Essay des 92-jährigen Philosophen zum Ukraine-Konflikt

Jürgen Habermas, der gottgleich verehrte letzte Vordenker der „Frankfurter Schule“, erhebt nun aus seinem Altersdomizil am piekfeinen Starnberger See im Rahmen eines Gastbeitrages seine Stimme. Diesmal in der „Süddeutschen Zeitung“ vom 28. April („Krieg und Empörung – Schriller Ton, moralische Erpressung: Zum Meinungskampf zwischen ehemaligen Pazifisten, einer schockierten Öffentlichkeit und einem abwägenden Bundeskanzler nach dem Überfall auf die Ukraine“).

Die Stellungnahme schlägt bei politisch korrekten Gutmenschen große Wellen. Habermas verteidigt die – inzwischen überholte – Haltung des SPD-Kanzlers Olaf Scholz (keine Lieferung schwerer Kriegsgeräte) und kritisiert die schrille Debatte um die Waffenlieferungen an das Kiewer Selenski-Regime, vor allem das hysterische Kriegsgeschrei der Grünen (gutes Beispiel:  der haarprachtmäßig auffällige bayerische Bundestagsabtgeordnete Anton Hofreiter, der keine andere Möglichkeit als den Transfer schwerer Waffen in die Ukraine sieht).

Mit der Verhängung drastischer Sanktionen, so Habermas, hätten die westlichen Staaten keinen Zweifel an ihrer Kriegsbeteiligung gelassen. Umso mehr müssten sie jeden weiteren Schritt einer militärischen Unterstützung abwägen. Und zwar deshalb, weil die Entscheidung, ob eine bestimmte Maßnahme als endgültiger Kriegseintritt aufzufassen sei, nicht beim Westen liege, sondern bei Wladimir Putin. Das zwinge zu einem zurückhaltenden Auftreten. Eine kriegstreiberische Logik vertrage sich schlecht mit der Zuschauerloge, aus der sie wortstark ertönt. Habermas‘ Fazit: Ein Krieg gegen eine Atommacht könne nicht gewonnen werden, deswegen seien Verhandlungen nötig. Zumindest ein Waffenstillstand.

In der „Frankfurter Allgemeinen Zeitung“  (FAZ) reagiert Simon Strauss empört: „Das, was Habermas’ Wortmeldung so zweifelhaft macht, ist nicht sein oberlehrerhafter Aufruf zur Mäßigung, nicht seine widersprüchliche Charakterisierung des russischen Präsidenten (in einem Absatz wird er als ‘rational kalkulierender Machtmensch’, im nächsten als ‘unberechenbar’ vorgestellt), nicht seine reflexhafte Verteidigung einer sozialdemokratischen Politik, die von heute aus gesehen alles andere als rational gehandelt hat – es sind vor allem die rhetorisch ummantelten, fahrlässigen Denunziationen der ukrainischen Regierung.

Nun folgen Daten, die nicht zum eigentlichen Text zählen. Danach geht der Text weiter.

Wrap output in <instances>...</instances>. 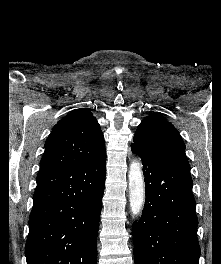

Nicht nur Selenskis ‘gekonnte Inszenierung’ wird abwertend angeführt, sondern auch dessen eindrucksvolle Verzweiflungsrede vor dem Deutschen Bundestag als ‘moralischer Ordnungsruf’ desavouiert. Habermas versteigt sich sogar dazu, auf ukrainischer Seite den Versuch einer

‚moralischen Erpressung‘ festzustellen.“

Strauss formuliert ziemlich robust: Der Chef-Kritiker der bundesrepublikanischen Öffentlichkeit sieht seine Felle davonschwimmen. Alles, was Jürgen Habermas Zeit seines Lebens als politischer Kommentator erreicht zu haben meint, löst sich in diesen Tagen auf.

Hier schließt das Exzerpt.